*What you have to do:* Scan the lines below and report each one containing "como" by copying it.

[Extracted page text data]
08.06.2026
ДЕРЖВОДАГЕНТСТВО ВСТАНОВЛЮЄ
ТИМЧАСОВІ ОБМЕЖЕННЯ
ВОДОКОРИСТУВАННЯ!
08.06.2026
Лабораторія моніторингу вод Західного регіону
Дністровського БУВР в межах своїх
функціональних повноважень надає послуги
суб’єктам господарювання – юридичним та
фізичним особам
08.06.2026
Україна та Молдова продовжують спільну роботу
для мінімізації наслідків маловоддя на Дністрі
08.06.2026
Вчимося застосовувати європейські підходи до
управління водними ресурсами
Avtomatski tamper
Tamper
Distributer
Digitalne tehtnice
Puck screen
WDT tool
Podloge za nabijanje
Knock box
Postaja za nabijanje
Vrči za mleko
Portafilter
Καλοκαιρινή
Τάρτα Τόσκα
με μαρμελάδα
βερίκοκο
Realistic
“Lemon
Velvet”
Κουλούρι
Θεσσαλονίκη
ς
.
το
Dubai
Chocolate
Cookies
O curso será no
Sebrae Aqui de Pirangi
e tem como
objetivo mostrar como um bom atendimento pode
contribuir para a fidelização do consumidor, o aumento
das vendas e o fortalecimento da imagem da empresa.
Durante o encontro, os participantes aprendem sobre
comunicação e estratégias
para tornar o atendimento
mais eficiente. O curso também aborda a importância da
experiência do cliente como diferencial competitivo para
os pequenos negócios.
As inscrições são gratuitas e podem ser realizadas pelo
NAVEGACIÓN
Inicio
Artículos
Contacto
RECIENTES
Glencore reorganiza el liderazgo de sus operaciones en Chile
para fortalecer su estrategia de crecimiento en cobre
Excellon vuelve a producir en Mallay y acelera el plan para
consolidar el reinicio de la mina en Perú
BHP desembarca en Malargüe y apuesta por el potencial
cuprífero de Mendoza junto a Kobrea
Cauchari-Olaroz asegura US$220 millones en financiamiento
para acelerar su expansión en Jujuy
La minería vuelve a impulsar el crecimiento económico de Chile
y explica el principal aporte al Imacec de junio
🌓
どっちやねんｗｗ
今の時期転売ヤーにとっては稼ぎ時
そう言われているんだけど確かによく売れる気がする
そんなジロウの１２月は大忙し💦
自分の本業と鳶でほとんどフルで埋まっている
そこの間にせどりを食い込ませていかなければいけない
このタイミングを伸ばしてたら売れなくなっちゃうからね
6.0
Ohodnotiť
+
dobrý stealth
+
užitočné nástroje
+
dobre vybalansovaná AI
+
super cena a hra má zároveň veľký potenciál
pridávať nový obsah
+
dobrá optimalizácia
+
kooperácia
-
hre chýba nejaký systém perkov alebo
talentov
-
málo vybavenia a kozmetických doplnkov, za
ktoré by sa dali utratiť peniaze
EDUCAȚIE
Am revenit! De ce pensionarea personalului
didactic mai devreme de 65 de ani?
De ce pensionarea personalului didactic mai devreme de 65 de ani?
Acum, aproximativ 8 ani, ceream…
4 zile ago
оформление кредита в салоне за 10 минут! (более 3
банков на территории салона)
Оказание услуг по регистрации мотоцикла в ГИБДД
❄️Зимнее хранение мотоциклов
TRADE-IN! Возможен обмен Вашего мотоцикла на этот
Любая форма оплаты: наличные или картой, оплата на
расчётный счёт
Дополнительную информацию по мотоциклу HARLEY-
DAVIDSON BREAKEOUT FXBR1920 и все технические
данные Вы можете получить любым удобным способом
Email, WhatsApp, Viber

*Exercise response:*
e tem como
objetivo mostrar como um bom atendimento pode
experiência do cliente como diferencial competitivo para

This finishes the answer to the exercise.